Olivier Chantraine, écrivain, ouvre cette sélection en parlant du style « direct, efficace, incisif, savamment distillé, riche en progression mentale et économe en mots » dont use Philippe Djian dans 37,2 le matin :

« L’importance de la première phrase, voilà ce qu’en dit le maître : elle renferme, dans une certaine mesure, le roman tout entier, elle est à tout le moins la première pierre, celle sur laquelle toutes les autres vont venir s’appuyer au fur et à mesure. Elle va décider par sa taille et par sa forme de la direction et de l’humeur du livre à venir. Il est conseillé de la tourner et de la retourner dans tous les sens, d’en examiner les moindres détails avant de se précipiter car après il sera trop tard. »
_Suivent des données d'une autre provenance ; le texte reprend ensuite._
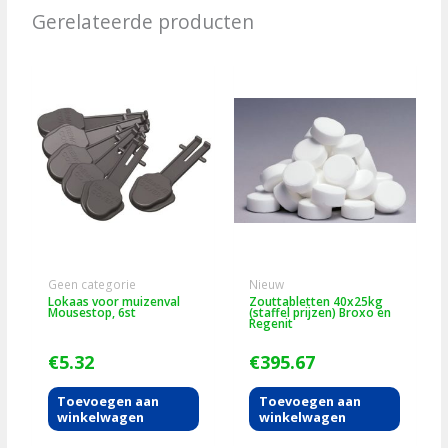
Gerelateerde producten
Geen categorie
Nieuw
Lokaas voor muizenval
Zouttabletten 40x25kg
Mousestop, 6st
(staffel prijzen) Broxo en
Regenit
€
5.32
€
395.67
Toevoegen aan
Toevoegen aan
winkelwagen
winkelwagen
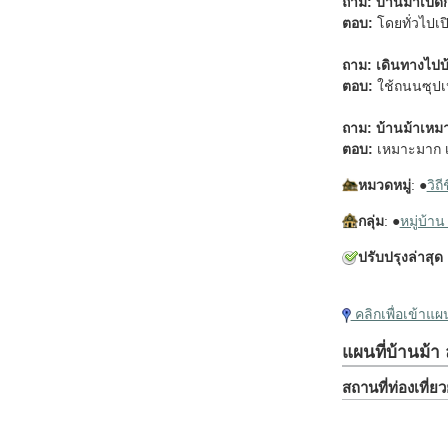
ถาม: บ้านม้าเปิดก
ตอบ:
โดยทั่วไปเป
ถาม: เดินทางไปบ
ตอบ:
ใช้ถนนซุปเป
ถาม: บ้านม้าเหมา
ตอบ:
เหมาะมาก เพ
หมวดหมู่
: ●
วิถี
กลุ่ม
: ●
หมู่บ้า
ปรับปรุงล่าสุด
คลิกเพื่อเข้าแ
แผนที่บ้านม้า
สถานที่ท่องเที่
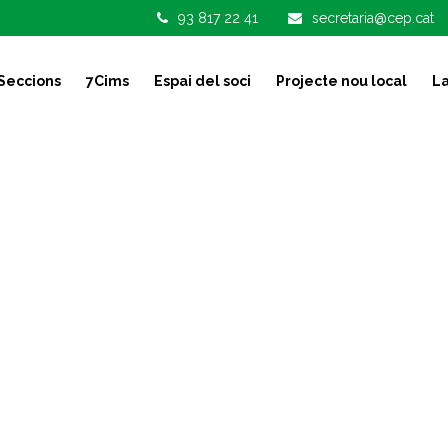
93 817 22 41
secretaria@cep.cat
Seccions
7Cims
Espai del soci
Projecte nou local
La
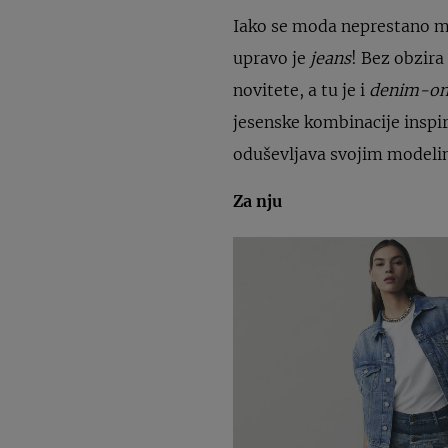
Iako se moda neprestano mi
upravo je
jeans
! Bez obzira
novitete, a tu je i
denim-o
jesenske kombinacije inspir
oduševljava svojim modelim
Za nju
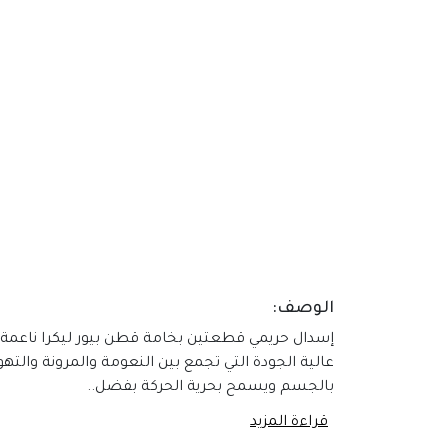
الوصف:
إسدال حريمي قطعتين بخامة قطن بيور ليكرا ناعمة
عالية الجودة التي تجمع بين النعومة والمرونة والت
بالجسم ويسمح بحرية الحركة بفضل..
قراءة المزيد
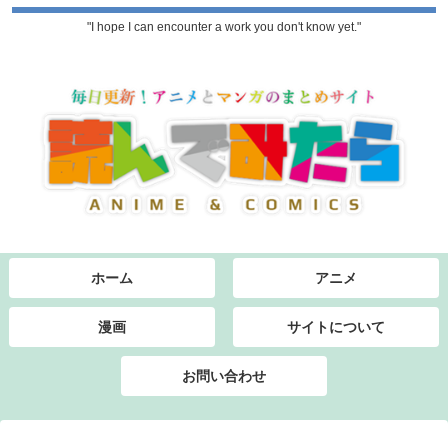
"I hope I can encounter a work you don't know yet."
ホーム
アニメ
漫画
サイトについて
お問い合わせ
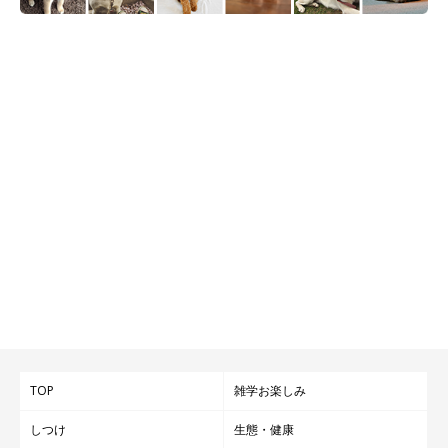
TOP
雑学お楽しみ
しつけ
生態・健康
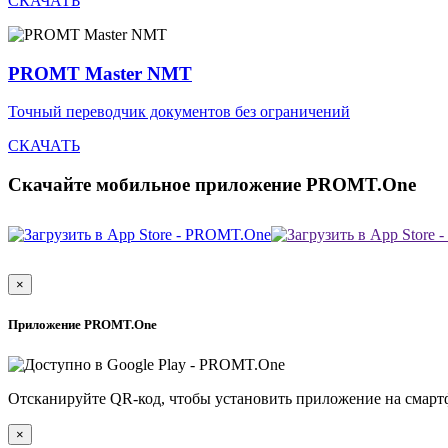
СКАЧАТЬ
PROMT Master NMT
Точный переводчик документов без ограничений
СКАЧАТЬ
Скачайте мобильное приложение PROMT.One
×
Приложение PROMT.One
Отсканируйте QR-код, чтобы установить приложение на смарт
×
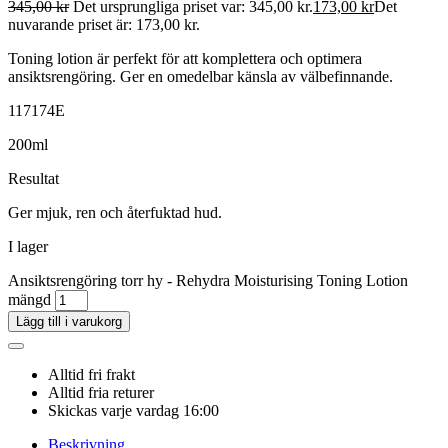
345,00
kr
Det ursprungliga priset var: 345,00 kr.
173,00
kr
Det
nuvarande priset är: 173,00 kr.
Toning lotion är perfekt för att komplettera och optimera
ansiktsrengöring. Ger en omedelbar känsla av välbefinnande.
117174E
200ml
Resultat
Ger mjuk, ren och återfuktad hud.
I lager
Ansiktsrengöring torr hy - Rehydra Moisturising Toning Lotion
mängd
Lägg till i varukorg
Alltid fri frakt
Alltid fria returer
Skickas varje vardag 16:00
Beskrivning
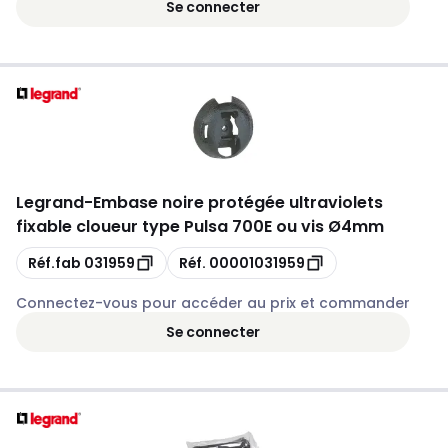
Se connecter
Legrand
-
Embase noire protégée ultraviolets
fixable cloueur type Pulsa 700E ou vis Ø4mm
Copie
Copie
Réf.fab
031959
Réf.
00001031959
Connectez-vous pour accéder au prix et commander
Se connecter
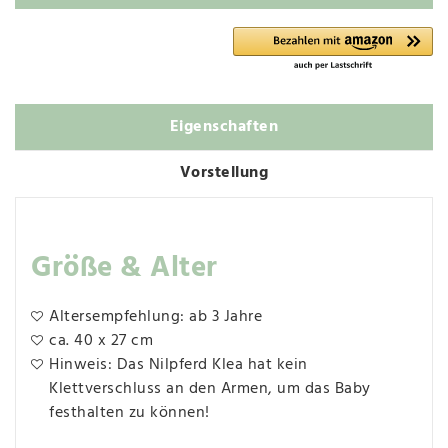
Eigenschaften
Vorstellung
Größe & Alter
Altersempfehlung: ab 3 Jahre
ca. 40 x 27 cm
Hinweis: Das Nilpferd Klea hat kein
Klettverschluss an den Armen, um das Baby
festhalten zu können!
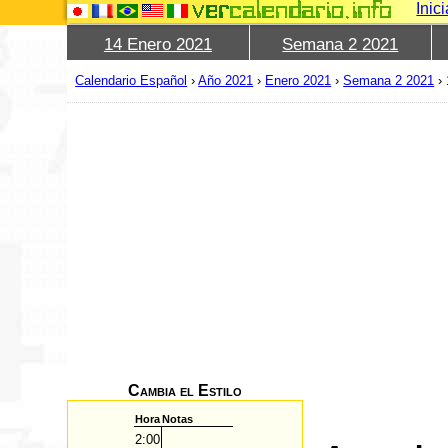
Inic
14 Enero 2021
Semana 2 2021
Calendario Español
›
Año 2021
›
Enero 2021
›
Semana 2 2021
›
Cambia el Estilo
Hora
Notas
2:00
Olivier Chanteraine, à propos de 37,2, le matin :


Caroline Broué, productrice à France Culture, évoque quant à elle les personnages tragi-comiques égarés dans La Plaisanterie, de Milan Kundera :

« Kostka, l’ami chrétien, Pavel et Helena, couple en instance de divorce, Jaroslav, le musicien, Markéta l’étudiante zélée et Lucy, la jeune ouvrière… Les personnages de Kundera appartiennent tous à un monde dans lequel tout est déréglé, tout est perdu, les rapports humains, les valeurs, les repères, les croyances. La Plaisanterie est un des premiers romans sur la vulnérabilité de l’homme dans le système totalitaire. Roman de la légèreté et de la tristesse, La Plaisanterie invite à ne plus penser à l’absurdité du monde, à l’absurdité de nos vies, juste le temps d’une blague. »

Caroline Broué, à propos de La Plaisanterie :


Les années 1990 – Houellebecq, Nothomb : rapports d’entreprises


Sylvain Bourmeau, producteur à France Culture, décrit Extension du domaine de la lutte, de Michel Houellebecq, comme « un roman à thèse qui saisit un état d’esprit de l’époque, celui du monde de l’entreprise du secteur tertiaire » :

« Extension du domaine de la lutte repose finalement sur la vision du monde du narrateur qui décrit la vacuité de ses expériences professionnelles et sociales. »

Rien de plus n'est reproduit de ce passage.